**PROBLEM:**
Set down the entries below exactly; drop the pictures.

====== DATASET EXTRACT ======

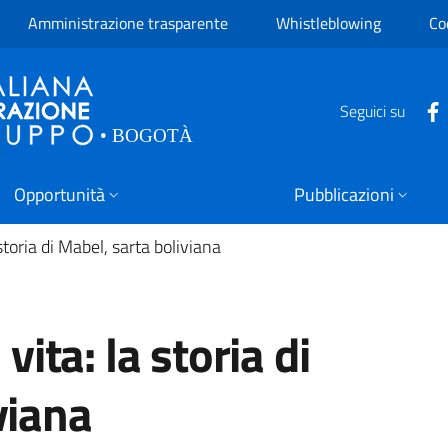
Amministrazione trasparente
Whistleblowing
Co
Seguici su
Opportunità
Pubblicazioni
 storia di Mabel, sarta boliviana
vita: la storia di
viana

======

**REPLY TO THE EXERCISE:**
Amministrazione trasparente
Whistleblowing
Co
Seguici su
Opportunità
Pubblicazioni
 storia di Mabel, sarta boliviana
vita: la storia di
viana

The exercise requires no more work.